Data for this task –
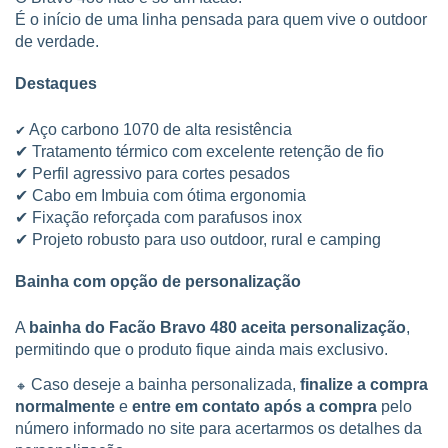
É o início de uma linha pensada para quem vive o outdoor
de verdade.
Destaques
Aço carbono 1070 de alta resistência
✔
✔ Tratamento térmico com excelente retenção de fio
✔ Perfil agressivo para cortes pesados
✔ Cabo em Imbuia com ótima ergonomia
✔ Fixação reforçada com parafusos inox
✔ Projeto robusto para uso outdoor, rural e camping
Bainha com opção de personalização
A
bainha do Facão Bravo 480 aceita personalização
,
permitindo que o produto fique ainda mais exclusivo.
Caso deseje a bainha personalizada,
finalize a compra
🔸
normalmente
e
entre em contato após a compra
pelo
número informado no site para acertarmos os detalhes da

What this task involves – Please copy the records above word for word, omitting every picture.

Output for this exercise –
É o início de uma linha pensada para quem vive o outdoor
de verdade.
Destaques
Aço carbono 1070 de alta resistência
✔
✔ Tratamento térmico com excelente retenção de fio
✔ Perfil agressivo para cortes pesados
✔ Cabo em Imbuia com ótima ergonomia
✔ Fixação reforçada com parafusos inox
✔ Projeto robusto para uso outdoor, rural e camping
Bainha com opção de personalização
A
bainha do Facão Bravo 480 aceita personalização
,
permitindo que o produto fique ainda mais exclusivo.
Caso deseje a bainha personalizada,
finalize a compra
🔸
normalmente
e
entre em contato após a compra
pelo
número informado no site para acertarmos os detalhes da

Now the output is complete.